Looking for oil-free, healthy cookies? Sweet, satisfying vegan oatmeal peanut butter cookies—no one will know they are oil-free!
Who wants an oil-free vegan cookie recipe?
Ok, this isn’t my first oil-free vegan cookie recipe. In fact, over the years I have developed quite a cookie recipes, and also have a full post with pro tips for substituting oil in cookies.
So here’s another! And I think you’ll love these Oatmeal Peanut Butter Cookies. They have wonderful flavor and texture.
Must mention: While this is an oil-free vegan cookie, this is not a fat-free cookie.
No thanks. I’m not bringing back the 90’s Snackwells craze.
I don’t believe truly delicious cookies can be low-fat. Muffins and quick breads – yes. But cookies need a little fat to satisfy a cookie craving.
This oil-free vegan cookie will indeed satisfy, with wholesome rolled oats, and a nutty/sweet marriage of peanut butter (or nut butter) and raisins.
They also stay nicely crisp on the outside with a moist inside. Noone would ever guess that this is an oil-free vegan cookie… they are too good!

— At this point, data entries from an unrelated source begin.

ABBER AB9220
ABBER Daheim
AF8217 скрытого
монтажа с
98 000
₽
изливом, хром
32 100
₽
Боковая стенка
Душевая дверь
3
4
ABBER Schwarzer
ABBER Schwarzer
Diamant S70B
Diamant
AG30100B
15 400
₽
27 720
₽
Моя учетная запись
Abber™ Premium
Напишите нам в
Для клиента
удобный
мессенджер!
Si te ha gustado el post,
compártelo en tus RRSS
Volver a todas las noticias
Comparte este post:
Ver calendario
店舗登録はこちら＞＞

Sometimes I’ll make the batter without chocolate chips, form cookies with the first half of the batter, then add chips to the remaining half.

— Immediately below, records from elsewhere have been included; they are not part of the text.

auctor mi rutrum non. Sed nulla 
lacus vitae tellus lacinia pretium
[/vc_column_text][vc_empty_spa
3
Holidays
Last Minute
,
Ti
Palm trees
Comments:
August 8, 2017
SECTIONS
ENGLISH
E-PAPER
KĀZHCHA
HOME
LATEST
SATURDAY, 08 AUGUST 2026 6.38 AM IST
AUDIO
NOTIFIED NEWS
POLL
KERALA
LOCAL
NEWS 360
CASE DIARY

That way we have cookies both with and without chocolate (uh, I know what I’m choosing). 😬
If you are needing fully oil-free cookies, then just skip the chips. You will still love them!
Before signing off, I want to thank those that have contributed glowing reviews on amazon for my books. I’m always excited to see new (happy!) reviews, so if you love PPF, LTEV, or any of my other books please add a review. Thank you. 🙏
Enjoy the cookies, guys! x Dreena
Vegan Oatmeal Peanut Butter Cookies
- 1/3 cup chunky peanut butter or almond butter or other nut butter, see note and nut-free option
- 1/3 cup pure maple syrup
- 2 tbsp plain non-dairy milk
- 2 tbsp flax meal
- 1 tsp pure vanilla extract
- 1/2 cup oat flour use certified gluten-free for that option
- 1 1/2 cups rolled oats use certified gluten-free for that option
- 1/2 cup almond meal see note for nut-free option
- 3 tbsp coconut sugar can use date sugar, or sucanat, etc
- 1 1/4 tsp baking powder
- 1/4 tsp salt *see note
- 1/4 tsp rounded cinnamon
- 1/4 cup raisins
- 2-3 tbsp non-dairy chocolate chips
- Preheat oven to 350. You can use a bowl and spoon and stir by hand, or use a mixer. If using a mixer, first combine the peanut butter, maple syrup, milk, flax meal, and vanilla in the mixer bowl fitted with the paddle attachment. Mix on low speed for a couple of minutes until creamy (if mixing by hand, simply combine all these ingredients in a bowl and set aside). Then, combine the oat flour, rolled oats, almond meal, coconut sugar, baking powder, salt, cinnamon in a bowl and stir through. Add raisins and chocolate chips, and stir through again. If using a mixer, add this dry mixture to the wet on a low speed until just nicely incorporated. If mixing by hand, simply add the wet mixture to the dry, working through until well combined. Take spoonfuls of the mixture (about 1 1/2 tbsp) and place on a baking sheet lined with parchment. Bake for 11-12 minutes (not longer, they can scorch on bottom). Remove from oven, let cool on pan for just a minute and then transfer to a cooling rack. Take a nibble… Repeat. Try to share. 🙂
- Makes 15-17 nibbly, scrumpdillylicious cookies!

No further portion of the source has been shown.